Task brief: Search the records that follow and extract every line containing the string "pouch".

*** Data under study ***

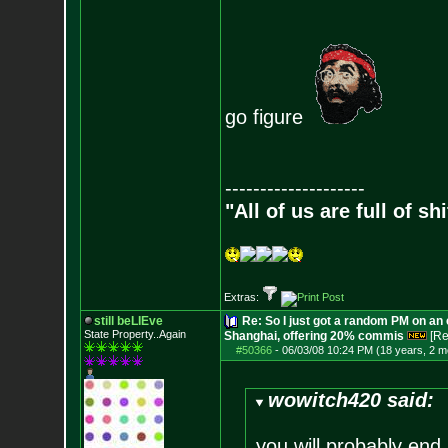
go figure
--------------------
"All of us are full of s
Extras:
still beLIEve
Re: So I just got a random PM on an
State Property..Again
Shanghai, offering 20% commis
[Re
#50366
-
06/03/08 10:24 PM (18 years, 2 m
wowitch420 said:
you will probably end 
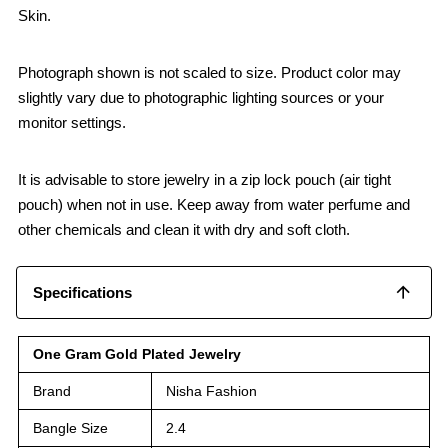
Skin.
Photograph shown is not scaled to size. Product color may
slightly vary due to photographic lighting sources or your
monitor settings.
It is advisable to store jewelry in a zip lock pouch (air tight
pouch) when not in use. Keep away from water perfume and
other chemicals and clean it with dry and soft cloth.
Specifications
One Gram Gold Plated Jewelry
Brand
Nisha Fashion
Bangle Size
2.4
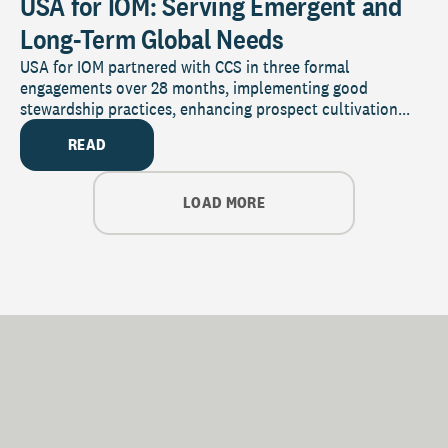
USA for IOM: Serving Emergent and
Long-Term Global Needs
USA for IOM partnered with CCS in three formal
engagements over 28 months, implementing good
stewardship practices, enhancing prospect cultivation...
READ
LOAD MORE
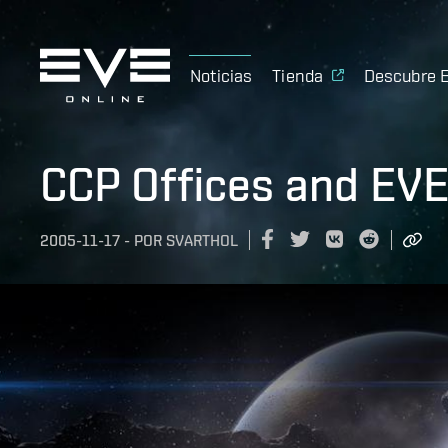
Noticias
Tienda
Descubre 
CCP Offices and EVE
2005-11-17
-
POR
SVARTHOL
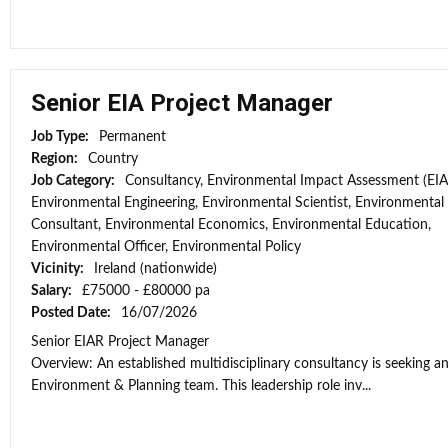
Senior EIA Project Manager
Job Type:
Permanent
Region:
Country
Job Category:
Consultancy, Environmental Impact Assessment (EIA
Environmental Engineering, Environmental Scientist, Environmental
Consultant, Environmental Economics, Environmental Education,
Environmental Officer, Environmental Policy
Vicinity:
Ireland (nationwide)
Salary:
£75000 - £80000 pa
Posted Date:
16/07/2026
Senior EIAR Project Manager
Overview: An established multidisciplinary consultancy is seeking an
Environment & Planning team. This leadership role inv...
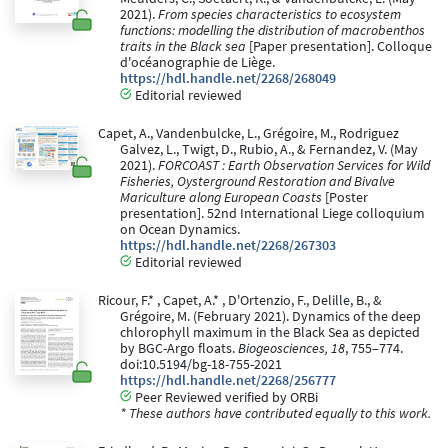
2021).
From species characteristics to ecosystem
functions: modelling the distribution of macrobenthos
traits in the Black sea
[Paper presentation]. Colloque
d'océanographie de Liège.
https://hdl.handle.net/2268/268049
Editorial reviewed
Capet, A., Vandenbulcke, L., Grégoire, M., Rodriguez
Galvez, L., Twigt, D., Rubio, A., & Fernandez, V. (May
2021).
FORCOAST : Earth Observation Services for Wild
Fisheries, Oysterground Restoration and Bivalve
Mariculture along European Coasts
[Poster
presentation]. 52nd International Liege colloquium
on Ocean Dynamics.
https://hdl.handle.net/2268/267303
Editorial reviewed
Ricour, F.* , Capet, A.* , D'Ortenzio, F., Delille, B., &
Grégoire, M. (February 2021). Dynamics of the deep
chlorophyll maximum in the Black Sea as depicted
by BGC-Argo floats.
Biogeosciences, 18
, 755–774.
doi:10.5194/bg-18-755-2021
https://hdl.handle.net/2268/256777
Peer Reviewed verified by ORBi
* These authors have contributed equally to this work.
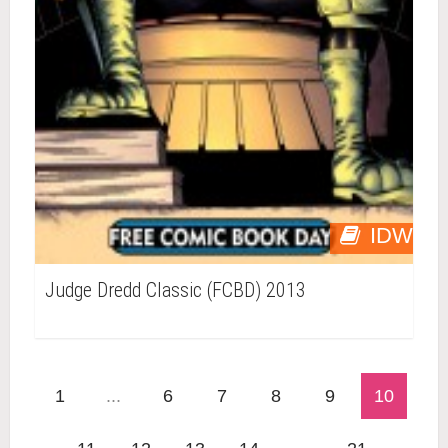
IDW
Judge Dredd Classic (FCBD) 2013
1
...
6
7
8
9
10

*** End of Data under study ***
*** Data under study ***

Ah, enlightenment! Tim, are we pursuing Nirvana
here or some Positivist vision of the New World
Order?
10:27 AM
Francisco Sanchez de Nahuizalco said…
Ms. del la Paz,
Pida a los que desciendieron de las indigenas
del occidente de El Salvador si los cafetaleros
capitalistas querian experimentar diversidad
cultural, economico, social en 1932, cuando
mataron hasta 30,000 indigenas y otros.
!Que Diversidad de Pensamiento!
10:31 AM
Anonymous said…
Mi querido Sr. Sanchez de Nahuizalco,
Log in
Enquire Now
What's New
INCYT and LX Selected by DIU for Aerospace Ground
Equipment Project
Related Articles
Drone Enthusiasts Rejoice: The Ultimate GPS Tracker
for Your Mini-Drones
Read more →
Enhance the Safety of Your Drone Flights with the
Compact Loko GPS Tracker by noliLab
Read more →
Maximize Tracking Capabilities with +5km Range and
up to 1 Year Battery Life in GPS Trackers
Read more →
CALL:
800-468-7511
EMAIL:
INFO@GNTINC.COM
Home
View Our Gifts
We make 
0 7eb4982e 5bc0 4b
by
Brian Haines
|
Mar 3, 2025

*** End of Data under study ***

Response below:
It is advisable to store jewelry in a zip lock pouch (air tight
pouch) when not in use. Keep away from water perfume and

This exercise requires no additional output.